— Тут главное, — поучал его Разумов дорогой, — ходить по дворцу уверенно и отвечать смелее. Спросят: «Кто?» Отвечай: «Обойщик».
Площадь перед Кремлем покрывали красным сукном.
— Вона сукна-то скоко, а солдаты в дырявых шине-лишках ходют, — говорили в толпе зевак.
— Да и это сукно, сказывают, наполовину разворовали со складу, едва нашли, чтобы недостачу пополнить.
О воровстве и взяточничестве в армии и в казне говорили уже открыто.
Разумов привел Ивана в лакейскую. В ней находился буфет для фрейлин. Николай представил Голышева своим собратьям как родственника, которому хочется поглядеть коронацию.
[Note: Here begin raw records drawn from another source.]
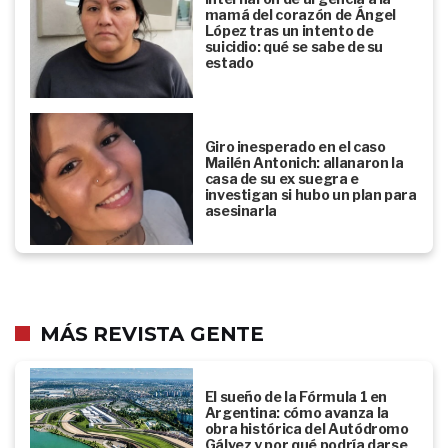
mamá del corazón de Ángel
López tras un intento de
suicidio: qué se sabe de su
estado
Giro inesperado en el caso
Mailén Antonich: allanaron la
casa de su ex suegra e
investigan si hubo un plan para
asesinarla
MÁS REVISTA GENTE
El sueño de la Fórmula 1 en
Argentina: cómo avanza la
obra histórica del Autódromo
Gálvez y por qué podría darse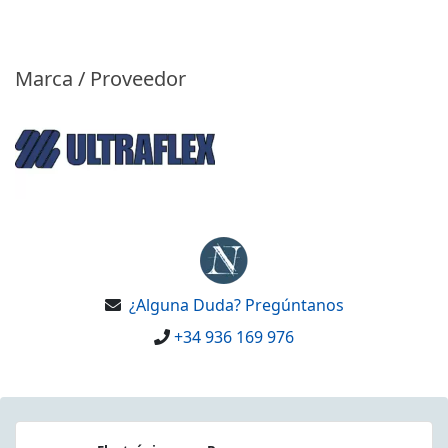
Marca / Proveedor
¿Alguna Duda? Pregúntanos
+34 936 169 976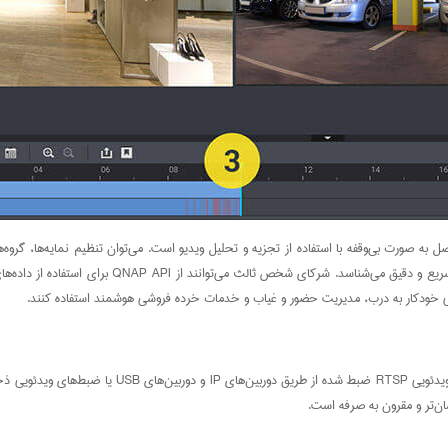
به صورت بی‌وقفه با استفاده از تجزیه و تحلیل ویدیو است. می‌توان تنظیم نمایه‌ها، گرو
پشتیبانی از فناوری‌های شناسایی چند چهره و تشخیص
سی خودکار به درب، مدیریت حضور و غیاب و خدمات خرده فروشی هوشمند استفاده کنند.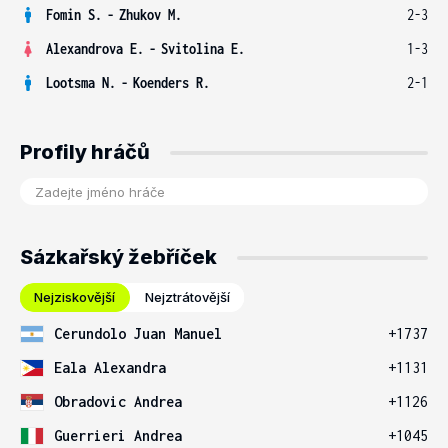
Fomin S.
-
Zhukov M.
2-3
Alexandrova E.
-
Svitolina E.
1-3
Lootsma N.
-
Koenders R.
2-1
Profily hráčů
Sázkařský žebříček
Nejziskovější
Nejztrátovější
Cerundolo Juan Manuel
+1737
Eala Alexandra
+1131
Obradovic Andrea
+1126
Guerrieri Andrea
+1045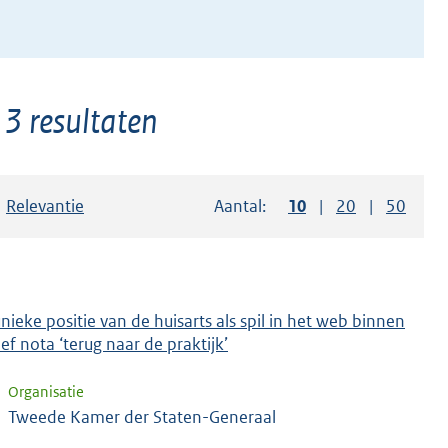
 3 resultaten
Sorteer op:
Relevantie
Aantal:
Toon
10
resultaten per pag
Toon
20
resultaten p
Toon
50
resul
ieke positie van de huisarts als spil in het web binnen
ief nota ‘terug naar de praktijk’
Organisatie
Tweede Kamer der Staten-Generaal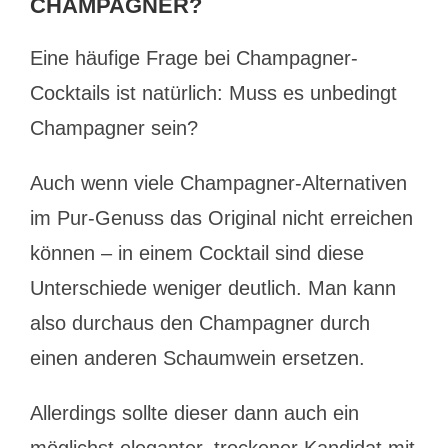
CHAMPAGNER?
Eine häufige Frage bei Champagner-
Cocktails ist natürlich: Muss es unbedingt
Champagner sein?
Auch wenn viele Champagner-Alternativen
im Pur-Genuss das Original nicht erreichen
können – in einem Cocktail sind diese
Unterschiede weniger deutlich. Man kann
also durchaus den Champagner durch
einen anderen Schaumwein ersetzen.
Allerdings sollte dieser dann auch ein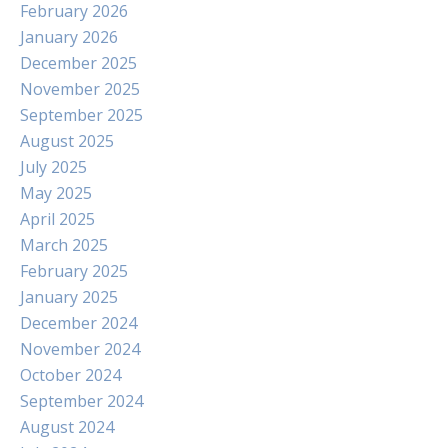
February 2026
January 2026
December 2025
November 2025
September 2025
August 2025
July 2025
May 2025
April 2025
March 2025
February 2025
January 2025
December 2024
November 2024
October 2024
September 2024
August 2024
С того дня черный ход в Кремлевский дворец для Голышева был открыт. До самой коронации он редкий день не бывал во дворце, не раз оставался ночевать, угощался из фрейлинского буфета чаем, шоколадом, кофе. Фрейлины постоянно разъезжали по гостям, и их обеды и десерт зачастую истреблялись лакеями.
— Жаль только, водки нет, — сетовали лакеи. Виноградных и десертных вин было сколько угодно.
За водкой, в знакомый кабачок, к Каменному мосту, лакеи секретно посылали двух служащих из мужиков, специально приставленных для посылок и черных работ. У них на поддевках были бляхи с гербом, говорящие о принадлежности ко двору, и эти знаки открывали перед ними любые двери.
У дворца все эти дни торжеств круглые сутки дежурили экипажи. Лакеи, по ночам, когда экипажи в основном простаивали, катались на них по Москве, разъезжая по знакомым со сладостями из фрейлинского буфета. Иван тоже не раз привозил сладкие подарки Лаврентьевой и Ефимову.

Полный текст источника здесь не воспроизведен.